===== GIVEN RECORDS =====

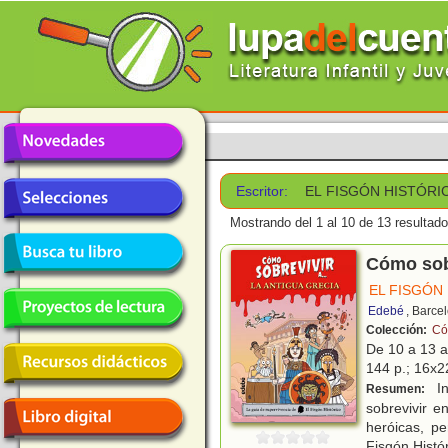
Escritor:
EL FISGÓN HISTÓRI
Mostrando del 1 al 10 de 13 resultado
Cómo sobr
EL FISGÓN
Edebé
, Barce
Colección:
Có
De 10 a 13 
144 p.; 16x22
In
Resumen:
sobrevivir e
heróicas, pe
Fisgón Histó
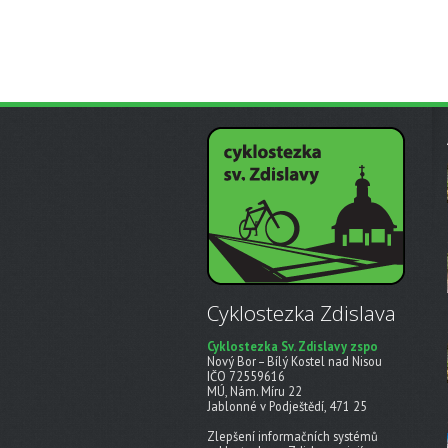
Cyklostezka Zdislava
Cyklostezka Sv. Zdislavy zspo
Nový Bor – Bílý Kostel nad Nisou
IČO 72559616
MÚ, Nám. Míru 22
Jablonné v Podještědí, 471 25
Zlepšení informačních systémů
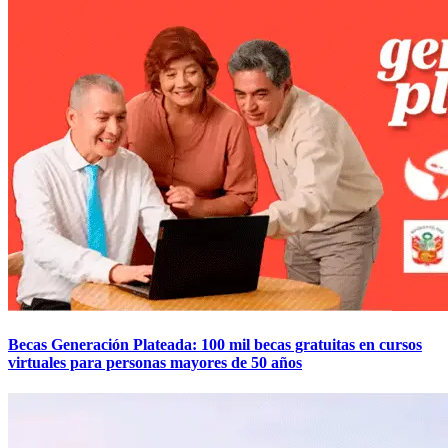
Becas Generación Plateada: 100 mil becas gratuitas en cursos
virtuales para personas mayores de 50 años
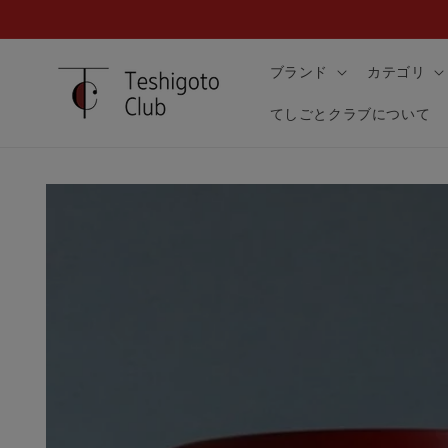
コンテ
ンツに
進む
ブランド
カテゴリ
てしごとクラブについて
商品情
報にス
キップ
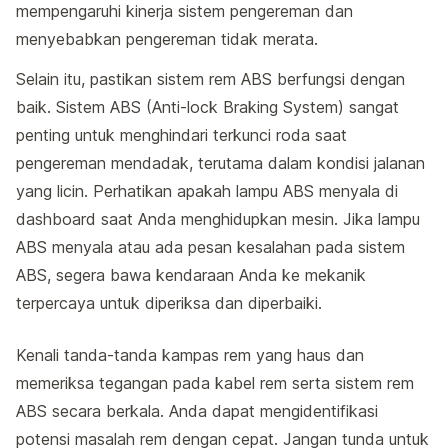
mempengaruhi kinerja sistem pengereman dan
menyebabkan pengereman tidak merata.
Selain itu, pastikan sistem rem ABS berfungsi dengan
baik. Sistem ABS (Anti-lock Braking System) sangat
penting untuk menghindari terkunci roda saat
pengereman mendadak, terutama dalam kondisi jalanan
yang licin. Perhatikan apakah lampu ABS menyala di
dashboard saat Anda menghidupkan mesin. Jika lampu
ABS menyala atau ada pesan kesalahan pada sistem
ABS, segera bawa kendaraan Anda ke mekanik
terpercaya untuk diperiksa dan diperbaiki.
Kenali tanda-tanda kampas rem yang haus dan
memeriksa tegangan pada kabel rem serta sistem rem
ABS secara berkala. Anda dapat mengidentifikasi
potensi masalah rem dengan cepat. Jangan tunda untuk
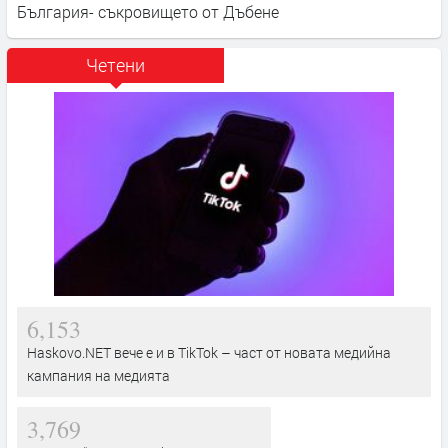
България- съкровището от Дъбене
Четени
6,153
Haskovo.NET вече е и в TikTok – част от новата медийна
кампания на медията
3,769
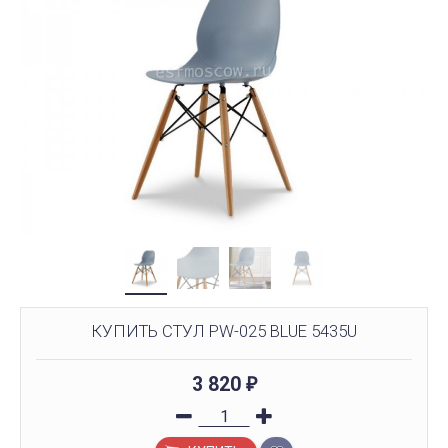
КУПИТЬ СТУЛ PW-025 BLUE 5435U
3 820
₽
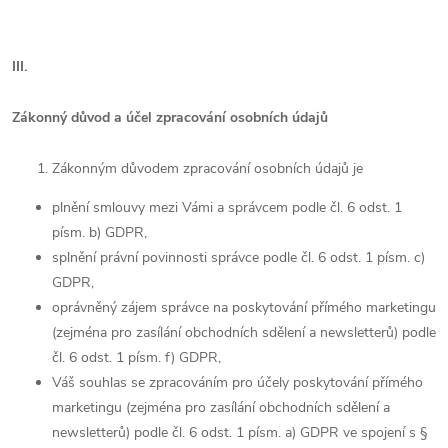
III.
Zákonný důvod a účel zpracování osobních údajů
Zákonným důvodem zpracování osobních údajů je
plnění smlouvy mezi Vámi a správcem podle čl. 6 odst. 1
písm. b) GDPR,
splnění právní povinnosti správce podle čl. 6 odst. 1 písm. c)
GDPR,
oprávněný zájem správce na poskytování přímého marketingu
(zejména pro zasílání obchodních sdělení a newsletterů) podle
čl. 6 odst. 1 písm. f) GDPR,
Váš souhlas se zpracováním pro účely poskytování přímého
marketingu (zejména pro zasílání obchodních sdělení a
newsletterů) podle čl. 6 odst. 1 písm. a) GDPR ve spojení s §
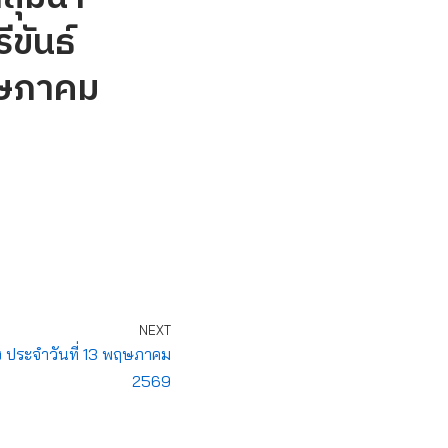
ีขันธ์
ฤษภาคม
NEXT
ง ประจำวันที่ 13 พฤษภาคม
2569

=====

▶ _DIRECTIONS_
Reproduce the listing above only between the lines holding "penting untuk menghindari terkunci roda saat" and "(zejména pro zasílání obchodních sdělení a newsletterů)", inclusive. Every line must match exactly, and pictures are dropped.

▶ _RESPONSE FOR THIS EXERCISE_
penting untuk menghindari terkunci roda saat
pengereman mendadak, terutama dalam kondisi jalanan
yang licin. Perhatikan apakah lampu ABS menyala di
dashboard saat Anda menghidupkan mesin. Jika lampu
ABS menyala atau ada pesan kesalahan pada sistem
ABS, segera bawa kendaraan Anda ke mekanik
terpercaya untuk diperiksa dan diperbaiki.
Kenali tanda-tanda kampas rem yang haus dan
memeriksa tegangan pada kabel rem serta sistem rem
ABS secara berkala. Anda dapat mengidentifikasi
potensi masalah rem dengan cepat. Jangan tunda untuk
България- съкровището от Дъбене
Четени
6,153
Haskovo.NET вече е и в TikTok – част от новата медийна
кампания на медията
3,769
КУПИТЬ СТУЛ PW-025 BLUE 5435U
3 820
₽
III.
Zákonný důvod a účel zpracování osobních údajů
Zákonným důvodem zpracování osobních údajů je
plnění smlouvy mezi Vámi a správcem podle čl. 6 odst. 1
písm. b) GDPR,
splnění právní povinnosti správce podle čl. 6 odst. 1 písm. c)
GDPR,
oprávněný zájem správce na poskytování přímého marketingu
(zejména pro zasílání obchodních sdělení a newsletterů) podle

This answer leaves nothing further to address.